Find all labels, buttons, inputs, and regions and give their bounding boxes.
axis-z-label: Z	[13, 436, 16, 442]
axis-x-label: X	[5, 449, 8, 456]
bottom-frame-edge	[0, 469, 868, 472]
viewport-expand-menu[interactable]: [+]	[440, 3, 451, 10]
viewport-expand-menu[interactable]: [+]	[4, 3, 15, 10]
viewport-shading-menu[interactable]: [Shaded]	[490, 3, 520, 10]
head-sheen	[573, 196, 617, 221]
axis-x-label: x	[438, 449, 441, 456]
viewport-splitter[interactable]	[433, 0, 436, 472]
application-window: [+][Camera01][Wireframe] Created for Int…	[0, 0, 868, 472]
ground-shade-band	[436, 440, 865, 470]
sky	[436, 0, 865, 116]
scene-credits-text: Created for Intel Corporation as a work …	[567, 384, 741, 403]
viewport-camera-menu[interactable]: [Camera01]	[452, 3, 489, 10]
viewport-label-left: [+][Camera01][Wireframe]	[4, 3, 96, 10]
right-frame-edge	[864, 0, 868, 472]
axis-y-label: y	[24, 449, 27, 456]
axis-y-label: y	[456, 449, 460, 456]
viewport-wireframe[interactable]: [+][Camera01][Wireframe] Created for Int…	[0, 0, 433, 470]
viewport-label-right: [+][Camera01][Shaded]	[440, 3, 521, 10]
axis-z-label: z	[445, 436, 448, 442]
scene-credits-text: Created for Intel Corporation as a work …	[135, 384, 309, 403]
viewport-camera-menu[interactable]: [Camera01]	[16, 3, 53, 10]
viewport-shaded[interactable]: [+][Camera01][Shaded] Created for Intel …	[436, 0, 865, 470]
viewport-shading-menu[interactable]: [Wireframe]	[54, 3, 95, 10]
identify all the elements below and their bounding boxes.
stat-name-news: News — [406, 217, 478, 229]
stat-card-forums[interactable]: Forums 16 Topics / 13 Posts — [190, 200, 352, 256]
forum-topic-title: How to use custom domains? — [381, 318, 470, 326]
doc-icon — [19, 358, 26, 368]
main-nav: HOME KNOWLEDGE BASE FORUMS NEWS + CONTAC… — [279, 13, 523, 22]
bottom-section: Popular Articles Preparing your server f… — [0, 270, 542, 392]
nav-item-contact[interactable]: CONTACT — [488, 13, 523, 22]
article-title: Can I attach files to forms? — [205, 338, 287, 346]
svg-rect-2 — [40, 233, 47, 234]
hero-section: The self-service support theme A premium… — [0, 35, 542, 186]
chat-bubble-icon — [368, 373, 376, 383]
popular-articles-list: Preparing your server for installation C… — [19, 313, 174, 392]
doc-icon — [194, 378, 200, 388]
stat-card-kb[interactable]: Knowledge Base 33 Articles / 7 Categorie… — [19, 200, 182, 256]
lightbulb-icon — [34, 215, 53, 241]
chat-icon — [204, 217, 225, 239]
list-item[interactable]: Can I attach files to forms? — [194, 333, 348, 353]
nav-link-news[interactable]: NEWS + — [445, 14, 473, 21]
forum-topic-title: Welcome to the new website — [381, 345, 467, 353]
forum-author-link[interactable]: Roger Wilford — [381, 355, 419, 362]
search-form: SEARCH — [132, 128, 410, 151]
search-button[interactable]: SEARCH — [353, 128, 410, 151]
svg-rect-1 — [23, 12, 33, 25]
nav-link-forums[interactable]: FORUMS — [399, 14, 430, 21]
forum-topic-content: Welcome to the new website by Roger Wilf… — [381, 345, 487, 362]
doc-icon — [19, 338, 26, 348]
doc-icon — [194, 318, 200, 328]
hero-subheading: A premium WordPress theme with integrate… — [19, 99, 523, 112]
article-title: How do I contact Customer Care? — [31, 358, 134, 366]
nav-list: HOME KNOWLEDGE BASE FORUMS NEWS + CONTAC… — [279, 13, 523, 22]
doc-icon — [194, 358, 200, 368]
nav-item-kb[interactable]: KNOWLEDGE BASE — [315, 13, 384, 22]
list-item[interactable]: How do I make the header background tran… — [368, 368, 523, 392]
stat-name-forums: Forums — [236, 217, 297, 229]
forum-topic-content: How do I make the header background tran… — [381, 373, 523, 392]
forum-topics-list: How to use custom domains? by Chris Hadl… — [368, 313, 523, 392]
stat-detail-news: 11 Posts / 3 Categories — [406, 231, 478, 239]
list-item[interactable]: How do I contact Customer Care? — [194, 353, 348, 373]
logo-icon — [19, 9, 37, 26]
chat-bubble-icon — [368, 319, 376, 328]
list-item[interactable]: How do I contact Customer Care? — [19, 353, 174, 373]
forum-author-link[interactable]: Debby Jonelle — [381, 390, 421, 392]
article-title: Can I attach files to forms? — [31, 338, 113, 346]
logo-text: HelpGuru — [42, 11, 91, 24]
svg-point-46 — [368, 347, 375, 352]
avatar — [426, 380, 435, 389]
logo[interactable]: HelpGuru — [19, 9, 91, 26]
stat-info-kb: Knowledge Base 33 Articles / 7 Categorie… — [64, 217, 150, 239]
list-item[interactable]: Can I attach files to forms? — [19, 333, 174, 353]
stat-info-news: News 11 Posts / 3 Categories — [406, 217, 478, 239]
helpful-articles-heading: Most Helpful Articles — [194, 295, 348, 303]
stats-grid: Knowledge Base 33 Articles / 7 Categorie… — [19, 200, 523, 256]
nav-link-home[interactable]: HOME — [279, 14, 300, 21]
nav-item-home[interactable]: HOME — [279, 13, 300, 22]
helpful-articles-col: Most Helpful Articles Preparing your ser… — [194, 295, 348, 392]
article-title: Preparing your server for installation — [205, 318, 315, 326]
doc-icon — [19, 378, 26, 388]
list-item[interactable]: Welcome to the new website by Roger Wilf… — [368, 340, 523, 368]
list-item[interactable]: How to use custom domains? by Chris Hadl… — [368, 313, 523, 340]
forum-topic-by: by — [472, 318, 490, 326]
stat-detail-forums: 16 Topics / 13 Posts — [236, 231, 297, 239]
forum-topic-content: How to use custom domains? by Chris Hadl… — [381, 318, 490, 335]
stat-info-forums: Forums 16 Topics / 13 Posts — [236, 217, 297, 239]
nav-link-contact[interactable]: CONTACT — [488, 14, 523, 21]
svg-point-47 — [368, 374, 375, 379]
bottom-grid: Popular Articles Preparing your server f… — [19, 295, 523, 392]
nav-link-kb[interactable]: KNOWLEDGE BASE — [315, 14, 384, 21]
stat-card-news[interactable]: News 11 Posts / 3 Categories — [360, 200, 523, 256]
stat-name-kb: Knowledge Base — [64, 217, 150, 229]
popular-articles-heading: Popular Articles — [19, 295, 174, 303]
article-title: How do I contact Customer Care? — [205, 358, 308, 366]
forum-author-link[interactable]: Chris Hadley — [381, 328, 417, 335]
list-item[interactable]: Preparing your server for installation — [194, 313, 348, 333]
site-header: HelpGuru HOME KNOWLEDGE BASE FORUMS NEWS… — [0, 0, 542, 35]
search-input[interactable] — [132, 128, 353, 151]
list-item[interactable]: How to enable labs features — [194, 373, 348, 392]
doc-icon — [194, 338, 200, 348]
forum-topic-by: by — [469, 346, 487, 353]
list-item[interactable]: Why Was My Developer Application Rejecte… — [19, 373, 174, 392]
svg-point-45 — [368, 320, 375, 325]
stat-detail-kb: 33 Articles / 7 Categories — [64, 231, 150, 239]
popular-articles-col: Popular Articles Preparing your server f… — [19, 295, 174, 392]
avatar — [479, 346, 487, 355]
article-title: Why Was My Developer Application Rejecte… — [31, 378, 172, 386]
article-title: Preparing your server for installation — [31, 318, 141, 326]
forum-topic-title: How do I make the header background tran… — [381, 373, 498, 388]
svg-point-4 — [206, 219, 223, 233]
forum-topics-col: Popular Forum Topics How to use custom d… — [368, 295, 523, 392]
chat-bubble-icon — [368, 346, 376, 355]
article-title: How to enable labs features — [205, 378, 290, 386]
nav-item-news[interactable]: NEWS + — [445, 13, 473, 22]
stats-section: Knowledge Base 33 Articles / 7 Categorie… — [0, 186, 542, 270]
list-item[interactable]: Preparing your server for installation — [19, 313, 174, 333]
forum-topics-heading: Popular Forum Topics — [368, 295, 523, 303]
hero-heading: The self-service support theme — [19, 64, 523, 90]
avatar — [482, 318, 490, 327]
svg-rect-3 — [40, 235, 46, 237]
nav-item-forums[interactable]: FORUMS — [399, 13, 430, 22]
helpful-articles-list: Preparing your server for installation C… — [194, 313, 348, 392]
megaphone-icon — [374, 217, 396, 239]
+ + + + + + +
### EXERCISE
Show the lines of the data that hold the word "forms".

### SOLVED EXERCISE
article-title: Can I attach files to forms? — [205, 338, 287, 346]
list-item[interactable]: Can I attach files to forms? — [194, 333, 348, 353]
article-title: Can I attach files to forms? — [31, 338, 113, 346]
list-item[interactable]: Can I attach files to forms? — [19, 333, 174, 353]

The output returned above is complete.